■ **Problem to solve**
Copy the entries exactly. Leave out any pictures.

Records contained in a dataset:
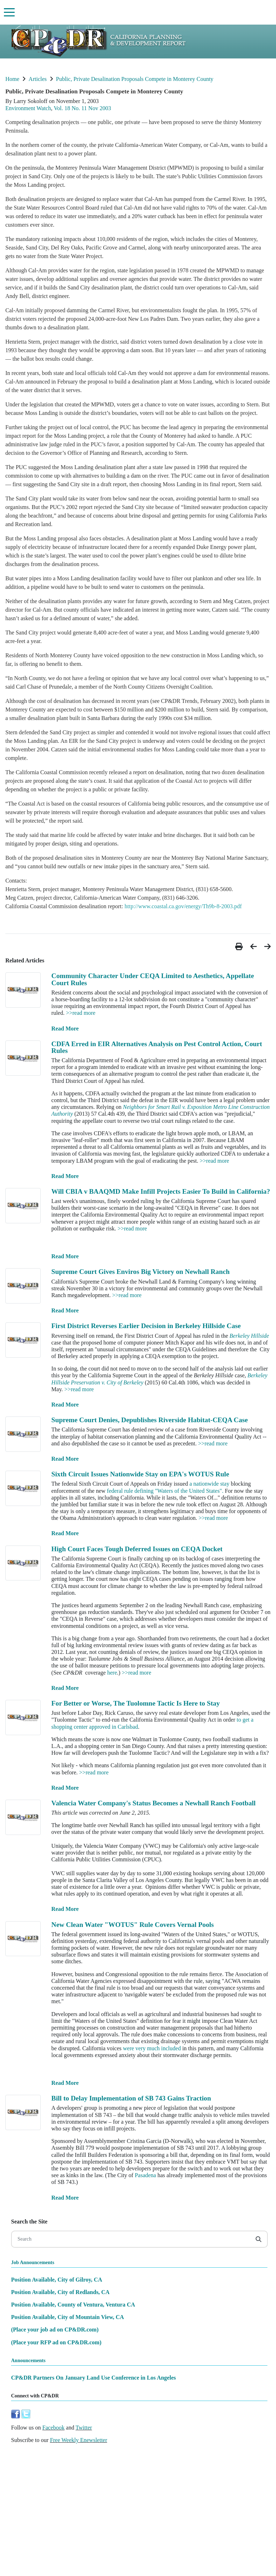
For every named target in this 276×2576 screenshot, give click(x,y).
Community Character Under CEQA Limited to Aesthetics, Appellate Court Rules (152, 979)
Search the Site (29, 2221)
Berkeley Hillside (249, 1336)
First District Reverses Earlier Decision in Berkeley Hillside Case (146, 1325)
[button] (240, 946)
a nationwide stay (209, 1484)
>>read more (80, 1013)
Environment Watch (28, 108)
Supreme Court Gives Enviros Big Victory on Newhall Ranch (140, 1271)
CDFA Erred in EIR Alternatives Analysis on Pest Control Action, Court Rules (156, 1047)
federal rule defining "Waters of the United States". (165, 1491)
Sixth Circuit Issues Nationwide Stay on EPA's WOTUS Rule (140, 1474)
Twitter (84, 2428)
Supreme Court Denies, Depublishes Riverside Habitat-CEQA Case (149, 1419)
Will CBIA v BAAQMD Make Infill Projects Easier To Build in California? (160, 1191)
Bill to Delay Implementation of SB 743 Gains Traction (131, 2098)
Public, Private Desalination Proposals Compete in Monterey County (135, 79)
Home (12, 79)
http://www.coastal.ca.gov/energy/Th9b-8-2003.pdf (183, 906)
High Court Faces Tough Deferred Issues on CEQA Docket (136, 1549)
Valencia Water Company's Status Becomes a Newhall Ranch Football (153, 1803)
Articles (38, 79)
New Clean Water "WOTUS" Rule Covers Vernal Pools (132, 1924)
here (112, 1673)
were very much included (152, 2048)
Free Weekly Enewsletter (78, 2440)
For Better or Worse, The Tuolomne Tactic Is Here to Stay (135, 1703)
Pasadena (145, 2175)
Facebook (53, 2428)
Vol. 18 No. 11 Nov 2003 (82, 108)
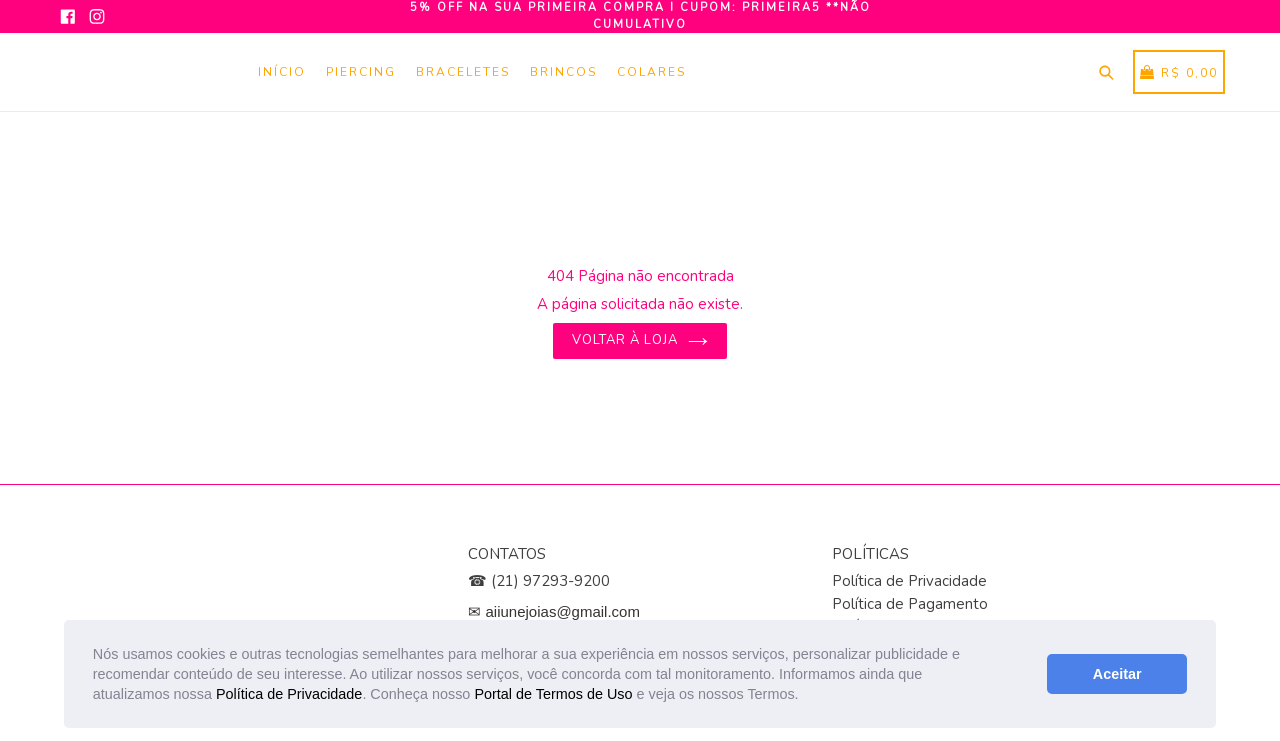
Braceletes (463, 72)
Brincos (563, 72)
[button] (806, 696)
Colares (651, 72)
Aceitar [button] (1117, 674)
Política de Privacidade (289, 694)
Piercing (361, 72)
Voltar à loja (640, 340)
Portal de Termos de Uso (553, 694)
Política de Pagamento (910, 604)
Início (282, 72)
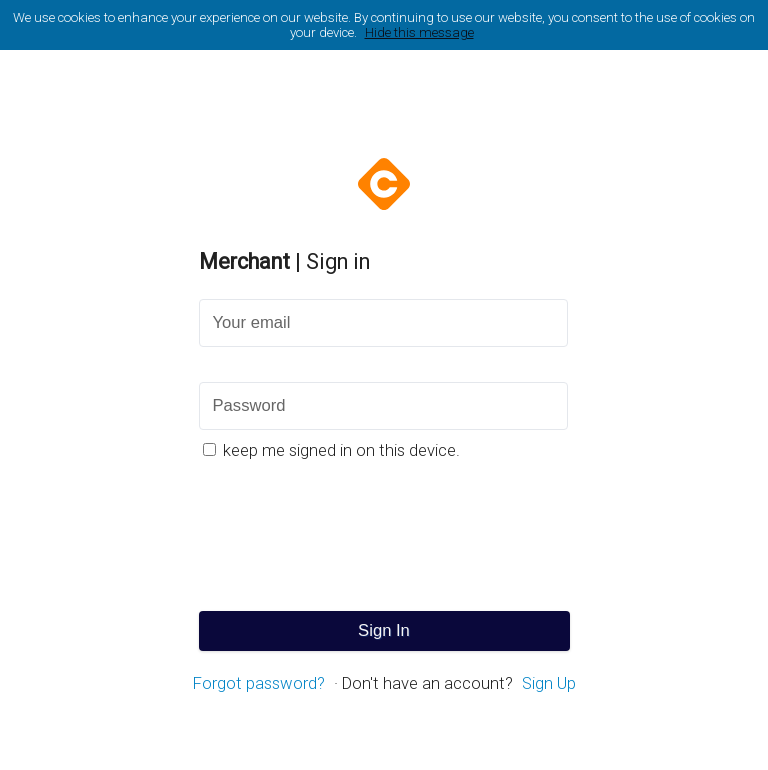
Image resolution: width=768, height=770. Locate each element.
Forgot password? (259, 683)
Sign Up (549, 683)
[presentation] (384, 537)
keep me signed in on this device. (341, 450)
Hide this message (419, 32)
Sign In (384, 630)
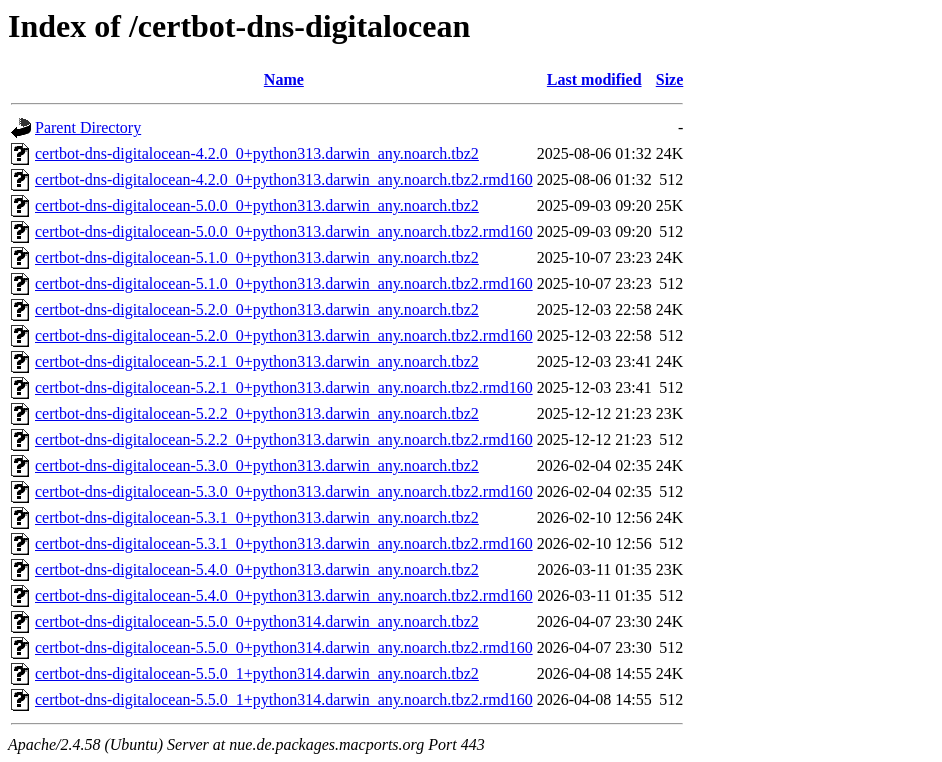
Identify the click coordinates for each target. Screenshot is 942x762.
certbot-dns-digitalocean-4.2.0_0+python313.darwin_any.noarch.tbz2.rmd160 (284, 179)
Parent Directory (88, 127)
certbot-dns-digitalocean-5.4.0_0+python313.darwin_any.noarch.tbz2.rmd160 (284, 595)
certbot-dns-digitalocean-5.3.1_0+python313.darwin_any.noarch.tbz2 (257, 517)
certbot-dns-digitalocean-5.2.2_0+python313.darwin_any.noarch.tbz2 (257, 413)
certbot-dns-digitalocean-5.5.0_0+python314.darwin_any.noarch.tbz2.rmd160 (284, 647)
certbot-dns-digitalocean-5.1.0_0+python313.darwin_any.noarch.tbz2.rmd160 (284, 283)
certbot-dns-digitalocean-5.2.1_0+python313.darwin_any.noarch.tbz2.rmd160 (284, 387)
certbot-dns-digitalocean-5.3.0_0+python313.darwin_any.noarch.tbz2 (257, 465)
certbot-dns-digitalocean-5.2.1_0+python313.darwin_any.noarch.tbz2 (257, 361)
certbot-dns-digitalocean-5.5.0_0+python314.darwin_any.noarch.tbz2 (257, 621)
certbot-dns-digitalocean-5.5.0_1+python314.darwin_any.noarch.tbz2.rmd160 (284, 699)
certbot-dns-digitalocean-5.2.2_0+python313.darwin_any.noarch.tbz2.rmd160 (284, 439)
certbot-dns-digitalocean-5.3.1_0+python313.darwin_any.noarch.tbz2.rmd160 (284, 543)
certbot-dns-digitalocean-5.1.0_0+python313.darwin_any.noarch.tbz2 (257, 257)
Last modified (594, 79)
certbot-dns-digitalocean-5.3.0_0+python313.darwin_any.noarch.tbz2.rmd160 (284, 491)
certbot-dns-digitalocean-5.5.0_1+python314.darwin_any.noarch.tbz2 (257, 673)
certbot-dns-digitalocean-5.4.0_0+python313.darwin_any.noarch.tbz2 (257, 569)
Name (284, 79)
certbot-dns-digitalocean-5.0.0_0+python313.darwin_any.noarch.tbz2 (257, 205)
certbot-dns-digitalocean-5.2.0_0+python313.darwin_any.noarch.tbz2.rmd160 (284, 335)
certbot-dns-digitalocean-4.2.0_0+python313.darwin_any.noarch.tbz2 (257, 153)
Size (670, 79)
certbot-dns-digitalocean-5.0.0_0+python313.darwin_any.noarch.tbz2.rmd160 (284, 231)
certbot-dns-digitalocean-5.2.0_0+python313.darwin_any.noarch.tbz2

■ **Answer to this problem**
For every named target in this 276×2576 screenshot, give click(x,y).
Community Character Under CEQA Limited to Aesthetics, Appellate Court Rules (152, 979)
Search the Site (29, 2221)
Berkeley Hillside (249, 1336)
First District Reverses Earlier Decision in Berkeley Hillside Case (146, 1325)
[button] (240, 946)
a nationwide stay (209, 1484)
>>read more (80, 1013)
Environment Watch (28, 108)
Supreme Court Gives Enviros Big Victory on Newhall Ranch (140, 1271)
CDFA Erred in EIR Alternatives Analysis on Pest Control Action, Court Rules (156, 1047)
federal rule defining "Waters of the United States". (165, 1491)
Sixth Circuit Issues Nationwide Stay on EPA's WOTUS Rule (140, 1474)
Twitter (84, 2428)
Supreme Court Denies, Depublishes Riverside Habitat-CEQA Case (149, 1419)
Will CBIA v BAAQMD Make Infill Projects Easier To Build in California? (160, 1191)
Bill to Delay Implementation of SB 743 Gains Traction (131, 2098)
Public, Private Desalination Proposals Compete in Monterey County (135, 79)
Home (12, 79)
http://www.coastal.ca.gov/energy/Th9b-8-2003.pdf (183, 906)
High Court Faces Tough Deferred Issues on CEQA Docket (136, 1549)
Valencia Water Company's Status Becomes a Newhall Ranch Football (153, 1803)
Articles (38, 79)
New Clean Water "WOTUS" Rule Covers Vernal Pools (132, 1924)
here (112, 1673)
were very much included (152, 2048)
Free Weekly Enewsletter (78, 2440)
For Better or Worse, The Tuolomne Tactic Is Here to Stay (135, 1703)
Pasadena (145, 2175)
Facebook (53, 2428)
Vol. 18 No. 11 Nov 2003 (82, 108)
Braceletes (463, 72)
Brincos (563, 72)
[button] (806, 696)
Colares (651, 72)
Aceitar [button] (1117, 674)
Política de Privacidade (289, 694)
Piercing (361, 72)
Voltar à loja (640, 340)
Portal de Termos de Uso (553, 694)
Política de Pagamento (910, 604)
Início (282, 72)
Image resolution: width=768, height=770. Locate each element.
Forgot password? (259, 683)
Sign Up (549, 683)
[presentation] (384, 537)
keep me signed in on this device. (341, 450)
Hide this message (419, 32)
Sign In (384, 630)
Identify the click coordinates for each target. Screenshot is 942x762.
certbot-dns-digitalocean-4.2.0_0+python313.darwin_any.noarch.tbz2.rmd160 (284, 179)
Parent Directory (88, 127)
certbot-dns-digitalocean-5.4.0_0+python313.darwin_any.noarch.tbz2.rmd160 (284, 595)
certbot-dns-digitalocean-5.3.1_0+python313.darwin_any.noarch.tbz2 (257, 517)
certbot-dns-digitalocean-5.2.2_0+python313.darwin_any.noarch.tbz2 (257, 413)
certbot-dns-digitalocean-5.5.0_0+python314.darwin_any.noarch.tbz2.rmd160 (284, 647)
certbot-dns-digitalocean-5.1.0_0+python313.darwin_any.noarch.tbz2.rmd160 (284, 283)
certbot-dns-digitalocean-5.2.1_0+python313.darwin_any.noarch.tbz2.rmd160 (284, 387)
certbot-dns-digitalocean-5.3.0_0+python313.darwin_any.noarch.tbz2 (257, 465)
certbot-dns-digitalocean-5.2.1_0+python313.darwin_any.noarch.tbz2 (257, 361)
certbot-dns-digitalocean-5.5.0_0+python314.darwin_any.noarch.tbz2 (257, 621)
certbot-dns-digitalocean-5.5.0_1+python314.darwin_any.noarch.tbz2.rmd160 (284, 699)
certbot-dns-digitalocean-5.2.2_0+python313.darwin_any.noarch.tbz2.rmd160 (284, 439)
certbot-dns-digitalocean-5.3.1_0+python313.darwin_any.noarch.tbz2.rmd160 (284, 543)
certbot-dns-digitalocean-5.1.0_0+python313.darwin_any.noarch.tbz2 (257, 257)
Last modified (594, 79)
certbot-dns-digitalocean-5.3.0_0+python313.darwin_any.noarch.tbz2.rmd160 (284, 491)
certbot-dns-digitalocean-5.5.0_1+python314.darwin_any.noarch.tbz2 (257, 673)
certbot-dns-digitalocean-5.4.0_0+python313.darwin_any.noarch.tbz2 (257, 569)
Name (284, 79)
certbot-dns-digitalocean-5.0.0_0+python313.darwin_any.noarch.tbz2 (257, 205)
certbot-dns-digitalocean-5.2.0_0+python313.darwin_any.noarch.tbz2.rmd160 (284, 335)
certbot-dns-digitalocean-4.2.0_0+python313.darwin_any.noarch.tbz2 (257, 153)
Size (670, 79)
certbot-dns-digitalocean-5.0.0_0+python313.darwin_any.noarch.tbz2.rmd160 (284, 231)
certbot-dns-digitalocean-5.2.0_0+python313.darwin_any.noarch.tbz2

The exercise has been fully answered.